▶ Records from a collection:
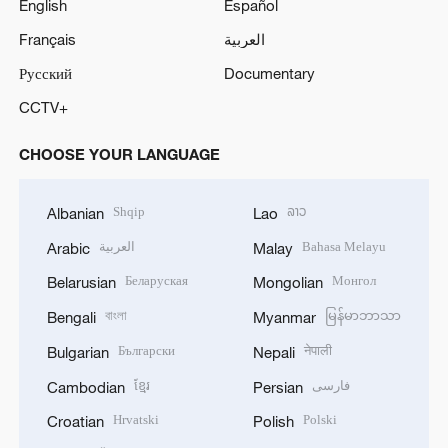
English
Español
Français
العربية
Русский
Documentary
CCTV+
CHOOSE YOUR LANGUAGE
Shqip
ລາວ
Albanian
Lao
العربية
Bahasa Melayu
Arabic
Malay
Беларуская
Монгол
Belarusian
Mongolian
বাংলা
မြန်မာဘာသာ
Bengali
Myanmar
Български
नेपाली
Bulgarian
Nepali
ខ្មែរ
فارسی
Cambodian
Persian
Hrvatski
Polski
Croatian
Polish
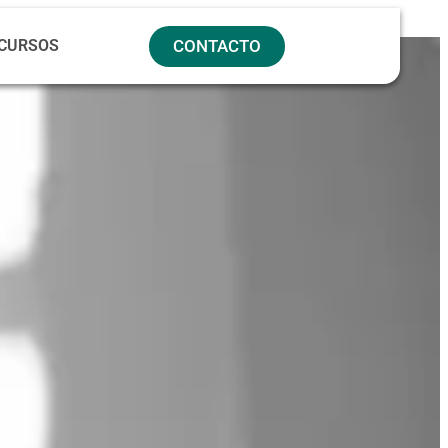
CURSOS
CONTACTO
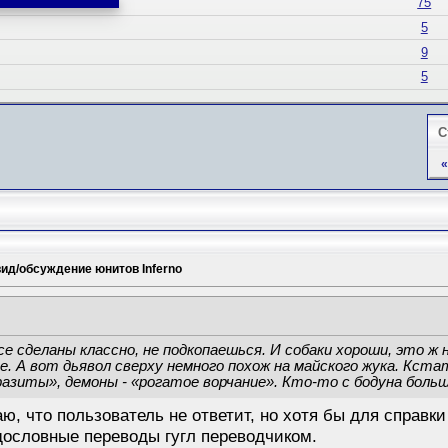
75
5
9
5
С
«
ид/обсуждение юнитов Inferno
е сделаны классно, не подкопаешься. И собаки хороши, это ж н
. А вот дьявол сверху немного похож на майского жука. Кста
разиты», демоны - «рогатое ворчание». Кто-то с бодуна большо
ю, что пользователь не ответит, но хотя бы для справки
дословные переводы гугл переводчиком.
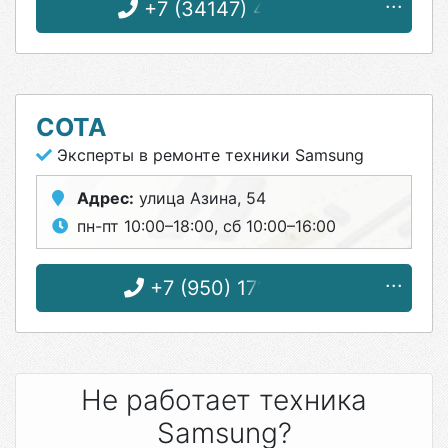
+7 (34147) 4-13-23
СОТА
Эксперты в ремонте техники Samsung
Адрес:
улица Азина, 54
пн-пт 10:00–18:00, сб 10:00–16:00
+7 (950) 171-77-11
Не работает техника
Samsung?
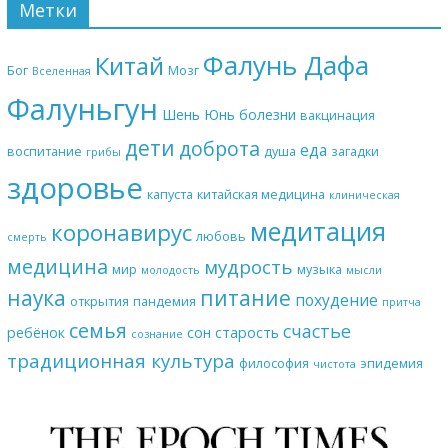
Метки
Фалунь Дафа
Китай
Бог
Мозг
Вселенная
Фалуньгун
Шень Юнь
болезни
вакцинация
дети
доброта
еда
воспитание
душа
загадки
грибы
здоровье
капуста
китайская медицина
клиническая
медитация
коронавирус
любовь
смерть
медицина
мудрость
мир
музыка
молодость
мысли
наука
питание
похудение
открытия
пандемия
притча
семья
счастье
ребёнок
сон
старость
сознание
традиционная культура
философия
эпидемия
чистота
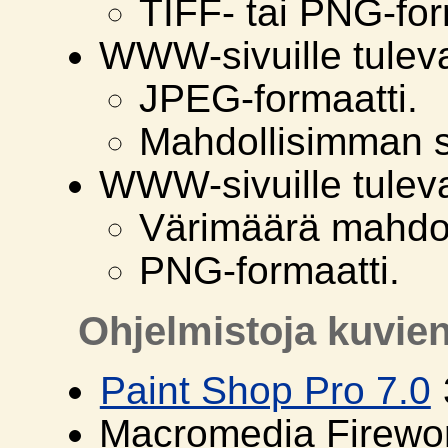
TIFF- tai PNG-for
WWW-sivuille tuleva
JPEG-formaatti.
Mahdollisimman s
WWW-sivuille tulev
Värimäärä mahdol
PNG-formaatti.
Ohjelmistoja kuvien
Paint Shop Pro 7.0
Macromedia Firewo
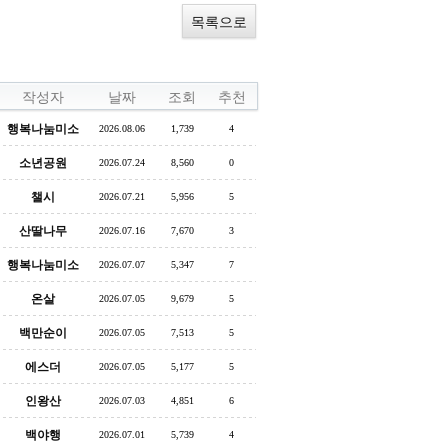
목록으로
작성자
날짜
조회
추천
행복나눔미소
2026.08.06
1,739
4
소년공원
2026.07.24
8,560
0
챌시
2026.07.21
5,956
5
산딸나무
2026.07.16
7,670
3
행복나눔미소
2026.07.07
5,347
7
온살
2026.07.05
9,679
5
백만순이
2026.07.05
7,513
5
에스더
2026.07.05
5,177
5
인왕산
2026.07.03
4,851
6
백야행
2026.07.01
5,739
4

▶ Work order:
For every entry above, write it out exactly and remove any image.

▶ Written answer:
English
Español
Français
العربية
Русский
Documentary
CCTV+
CHOOSE YOUR LANGUAGE
Shqip
ລາວ
Albanian
Lao
العربية
Bahasa Melayu
Arabic
Malay
Беларуская
Монгол
Belarusian
Mongolian
বাংলা
မြန်မာဘာသာ
Bengali
Myanmar
Български
नेपाली
Bulgarian
Nepali
ខ្មែរ
فارسی
Cambodian
Persian
Hrvatski
Polski
Croatian
Polish
CURSOS
CONTACTO
75
5
9
5
С
«
ид/обсуждение юнитов Inferno
е сделаны классно, не подкопаешься. И собаки хороши, это ж н
. А вот дьявол сверху немного похож на майского жука. Кста
разиты», демоны - «рогатое ворчание». Кто-то с бодуна большо
ю, что пользователь не ответит, но хотя бы для справки
дословные переводы гугл переводчиком.
+7 (34147) 4-13-23
СОТА
Эксперты в ремонте техники Samsung
Адрес:
улица Азина, 54
пн-пт 10:00–18:00, сб 10:00–16:00
+7 (950) 171-77-11
Не работает техника
Samsung?
Метки
Фалунь Дафа
Китай
Бог
Мозг
Вселенная
Фалуньгун
Шень Юнь
болезни
вакцинация
дети
доброта
еда
воспитание
душа
загадки
грибы
здоровье
капуста
китайская медицина
клиническая
медитация
коронавирус
любовь
смерть
медицина
мудрость
мир
музыка
молодость
мысли
наука
питание
похудение
открытия
пандемия
притча
семья
счастье
ребёнок
сон
старость
сознание
традиционная культура
философия
эпидемия
чистота
TIFF- tai PNG-for
WWW-sivuille tuleva
JPEG-formaatti.
Mahdollisimman s
WWW-sivuille tulev
Värimäärä mahdol
PNG-formaatti.
Ohjelmistoja kuvien
Paint Shop Pro 7.0
Macromedia Firewo
목록으로
작성자
날짜
조회
추천
행복나눔미소
2026.08.06
1,739
4
소년공원
2026.07.24
8,560
0
챌시
2026.07.21
5,956
5
산딸나무
2026.07.16
7,670
3
행복나눔미소
2026.07.07
5,347
7
온살
2026.07.05
9,679
5
백만순이
2026.07.05
7,513
5
에스더
2026.07.05
5,177
5
인왕산
2026.07.03
4,851
6
백야행
2026.07.01
5,739
4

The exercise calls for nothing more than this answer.